TRY IT
Return all lines of the records that contain the word "maison".

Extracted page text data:
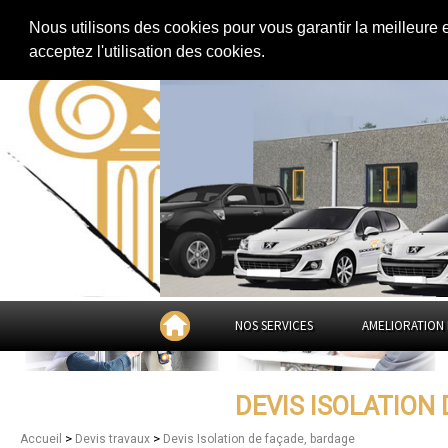
Extension de maison
|
Rénovation de maison
|
Aménagement des combles
Nous utilisons des cookies pour vous garantir la meilleure 
Devis Isolation de façade, barda
acceptez l'utilisation des cookies.
de-Dôme
NOS SERVICES
AMELIORATION 
DEVIS ISOLATION
>
>
Accueil
Devis travaux
Devis Isolation de façade, bardage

ANSWER TO THIS EXERCISE
Extension de maison
Rénovation de maison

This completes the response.